La victime et ses parents ont poursuivi la fédération sportive qui sanctionnait les activités canadiennes de sport automobile, y compris le karting; l’organisme qui présentait la course; et celui qui exploitait le circuit.

La Cour supérieure rappelle d’entrée de jeu que ceux qui s’engagent contractuellement afin d’offrir des activités sportives ont une obligation implicite de sécurité. Cette obligation en est toutefois une de moyen. Le sport, en particulier le sport automobile, comporte de grands risques de blessures. Toutefois, cela ne veut pas dire que toute blessure résultant d’un accident de course sera considérée comme faisant partie des risques inhérents au sport. L’acceptation des risques ne s’étend qu’aux risques normaux raisonnablement prévisibles pour le conducteur en fonction des circonstances.

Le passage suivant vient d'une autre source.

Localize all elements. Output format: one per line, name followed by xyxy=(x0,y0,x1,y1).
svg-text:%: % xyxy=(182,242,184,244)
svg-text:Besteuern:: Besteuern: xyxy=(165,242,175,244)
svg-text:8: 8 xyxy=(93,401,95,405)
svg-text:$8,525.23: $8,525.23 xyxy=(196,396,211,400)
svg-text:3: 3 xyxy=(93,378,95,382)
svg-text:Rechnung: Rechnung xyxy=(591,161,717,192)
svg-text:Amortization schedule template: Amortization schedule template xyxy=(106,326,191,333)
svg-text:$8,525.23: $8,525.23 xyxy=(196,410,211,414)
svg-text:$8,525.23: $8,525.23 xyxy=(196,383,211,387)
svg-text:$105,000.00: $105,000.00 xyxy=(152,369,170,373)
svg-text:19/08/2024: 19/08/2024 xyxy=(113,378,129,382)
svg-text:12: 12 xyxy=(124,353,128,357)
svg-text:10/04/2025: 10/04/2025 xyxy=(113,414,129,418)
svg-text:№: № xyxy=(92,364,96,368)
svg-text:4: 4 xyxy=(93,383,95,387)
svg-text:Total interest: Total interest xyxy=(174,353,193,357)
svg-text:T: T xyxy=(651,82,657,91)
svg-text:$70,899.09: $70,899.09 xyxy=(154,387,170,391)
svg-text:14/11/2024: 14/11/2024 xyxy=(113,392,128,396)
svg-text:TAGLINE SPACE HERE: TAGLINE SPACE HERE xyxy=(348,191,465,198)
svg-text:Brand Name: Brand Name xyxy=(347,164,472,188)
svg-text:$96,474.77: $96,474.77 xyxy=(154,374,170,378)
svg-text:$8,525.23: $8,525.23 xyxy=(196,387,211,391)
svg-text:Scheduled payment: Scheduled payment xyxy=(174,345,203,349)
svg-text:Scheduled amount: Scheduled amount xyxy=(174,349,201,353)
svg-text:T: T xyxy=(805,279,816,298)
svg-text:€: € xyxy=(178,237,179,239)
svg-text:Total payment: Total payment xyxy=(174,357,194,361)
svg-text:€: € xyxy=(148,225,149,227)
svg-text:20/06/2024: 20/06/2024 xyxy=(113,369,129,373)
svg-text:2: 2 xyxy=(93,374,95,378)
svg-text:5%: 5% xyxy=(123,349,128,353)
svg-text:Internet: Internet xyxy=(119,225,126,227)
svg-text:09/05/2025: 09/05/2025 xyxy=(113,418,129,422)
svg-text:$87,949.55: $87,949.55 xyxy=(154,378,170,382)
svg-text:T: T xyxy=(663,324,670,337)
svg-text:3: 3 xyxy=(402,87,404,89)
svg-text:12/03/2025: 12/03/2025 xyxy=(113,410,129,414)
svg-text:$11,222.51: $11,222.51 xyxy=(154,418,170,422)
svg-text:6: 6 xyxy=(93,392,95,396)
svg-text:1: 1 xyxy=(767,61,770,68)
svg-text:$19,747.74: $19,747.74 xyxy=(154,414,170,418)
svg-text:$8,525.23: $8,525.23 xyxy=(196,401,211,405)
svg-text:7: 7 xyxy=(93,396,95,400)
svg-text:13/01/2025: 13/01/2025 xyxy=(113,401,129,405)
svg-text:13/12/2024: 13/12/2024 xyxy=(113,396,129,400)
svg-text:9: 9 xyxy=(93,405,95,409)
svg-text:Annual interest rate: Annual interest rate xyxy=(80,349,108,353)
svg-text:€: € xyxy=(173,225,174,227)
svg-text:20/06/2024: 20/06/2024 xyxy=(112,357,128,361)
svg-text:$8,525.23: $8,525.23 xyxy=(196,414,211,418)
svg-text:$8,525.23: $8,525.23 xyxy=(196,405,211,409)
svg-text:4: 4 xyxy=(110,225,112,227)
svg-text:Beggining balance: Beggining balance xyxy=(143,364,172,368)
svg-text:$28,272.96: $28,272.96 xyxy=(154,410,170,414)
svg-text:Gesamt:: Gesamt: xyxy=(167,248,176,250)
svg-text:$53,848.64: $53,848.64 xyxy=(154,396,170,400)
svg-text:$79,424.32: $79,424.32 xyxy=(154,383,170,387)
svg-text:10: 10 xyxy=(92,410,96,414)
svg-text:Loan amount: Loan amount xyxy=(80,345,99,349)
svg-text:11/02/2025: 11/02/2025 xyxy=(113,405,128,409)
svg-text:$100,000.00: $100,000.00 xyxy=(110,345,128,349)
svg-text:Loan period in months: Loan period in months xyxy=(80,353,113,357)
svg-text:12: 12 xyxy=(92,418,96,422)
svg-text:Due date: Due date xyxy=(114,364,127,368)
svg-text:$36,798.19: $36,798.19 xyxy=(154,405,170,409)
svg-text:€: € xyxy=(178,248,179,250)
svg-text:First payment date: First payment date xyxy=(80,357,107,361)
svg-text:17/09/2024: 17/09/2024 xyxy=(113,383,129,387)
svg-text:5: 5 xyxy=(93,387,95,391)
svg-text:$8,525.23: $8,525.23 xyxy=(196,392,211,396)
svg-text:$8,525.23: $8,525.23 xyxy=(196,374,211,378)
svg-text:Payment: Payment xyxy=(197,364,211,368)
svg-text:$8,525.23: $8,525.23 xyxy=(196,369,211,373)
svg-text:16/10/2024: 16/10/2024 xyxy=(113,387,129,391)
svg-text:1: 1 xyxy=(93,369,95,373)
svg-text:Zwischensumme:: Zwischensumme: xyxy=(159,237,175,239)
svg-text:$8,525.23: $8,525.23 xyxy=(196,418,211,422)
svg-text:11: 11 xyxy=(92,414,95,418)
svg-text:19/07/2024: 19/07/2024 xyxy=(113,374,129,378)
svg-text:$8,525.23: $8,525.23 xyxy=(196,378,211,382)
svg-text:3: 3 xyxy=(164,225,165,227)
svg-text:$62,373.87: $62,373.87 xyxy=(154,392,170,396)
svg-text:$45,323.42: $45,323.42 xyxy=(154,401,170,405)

La preuve a révélé que le virage où s’est produit l’accident était propice à un accident — « a likely impact zone » [par 164]. Des balles de foin avaient été disposées pour amortir les chocs, mais elles n’étaient pas enveloppées de plastique, alors que les règlements dictaient qu’elles le soient. Une roue du kart de la victime a donc été coincée dans la paille, ce qui a causé l’embardée.

Le demandeur a donc été exposé à un risque anormal, qui excédait les limites de ce qu’il acceptait implicitement, et les graves blessures qu’il a subies ont été la conséquence de la faute des défenderesses.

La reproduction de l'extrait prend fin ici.